Re: Proposal - Reduce HTTP2 frame length from 16 to 12 bits from 陈智昌 on 2013-05-28 (ietf-http-wg@w3.org from April to June 2013)

From: 陈智昌 <willchan@chromium.org>
Date: Tue, 28 May 2013 16:25:39 -0700
To: Roberto Peon <grmocg@gmail.com>
Cc: James M Snell <jasnell@gmail.com>, HTTP Working Group <ietf-http-wg@w3.org>, Patrick McManus <mcmanus@ducksong.com>
Message-ID: <CAA4WUYhOnocH7nxX=ZmzH8jyygF_JAaYzTezCWFXP1XdTUEgKg@mail.gmail.com>
Just to be clear, I don't feel too strongly here. I do want to address a
point as I feel my previous point was lost.

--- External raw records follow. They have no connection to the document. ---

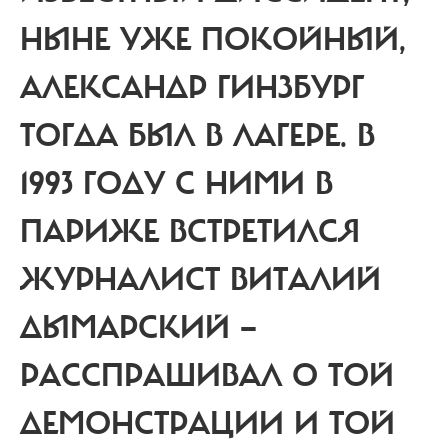
НЫНЕ УЖЕ ПОКОЙНЫЙ,
АЛЕКСАНДР ГИНЗБУРГ
ТОГДА БЫЛ В ЛАГЕРЕ. В
1993 ГОДУ С НИМИ В
ПАРИЖЕ ВСТРЕТИЛСЯ
ЖУРНАЛИСТ ВИТАЛИЙ
ДЫМАРСКИЙ —
РАССПРАШИВАЛ О ТОЙ
ДЕМОНСТРАЦИИ И ТОЙ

On Tue, May 28, 2013 at 1:12 PM, Roberto Peon <grmocg@gmail.com> wrote:

> responses inline
>
>
> On Tue, May 28, 2013 at 12:16 PM, William Chan (陈智昌) <
> willchan@chromium.org> wrote:
>
>> On Tue, May 28, 2013 at 11:50 AM, James M Snell <jasnell@gmail.com>wrote:
>>
>>> On Tue, May 28, 2013 at 11:41 AM, Roberto Peon <grmocg@gmail.com> wrote:
>>> > As a reverse proxy, I've seen properties for which 4k writes/reads
>>> were too
>>> > small and induced latency increases.
>>> >
>>>
>>> I haven't played with this part too much yet but this is my general
>>> suspicion also.
>>>
>>
>> Can you guys clarify this in more detail? Specifically, where the latency
>> comes from. I have ideas, but I'd rather than an authoritative explanation.
>>
>
> It always comes down to the cost of the context switches (i.e. syscalls)
> and the locking that must be done in the lower layers of the IO stack.
>

Thanks for the clarification, I suspected it was the write()/read() cost,
which I assume is what you mean by syscall.


>
>
>>
>>>
>>> > Admittedly, frame size doesn't have to be the same as read/write size,
>>> but
>>> > it certainly does encourage that implementation (which is, I think, the
>>> > point of smaller max frame size that you proposed).
>>>
>>
>> You're right that it does encourage that implementation. Just like a
>> larger length encourages just naively breaking up frames into that max
>> frame size and thus hurt responsiveness. Which one is likelier to cause
>> worse overall "performance" (I know this is vague, since people care about
>> different aspects of perf)? What we want to do is have the most reasonable
>> default behavior, with the ability for performant implementations to tune
>> without unreasonable difficulty. I believe we're mostly focusing here on
>> optimizing the naive implementations, not the highly tuned implementations.
>>
>
> Remember that I'm the one who proposed the smaller max frame size in the
> first place (now a fair while ago)? :)
>

I don't believe I've said anything that would imply I forgot that :)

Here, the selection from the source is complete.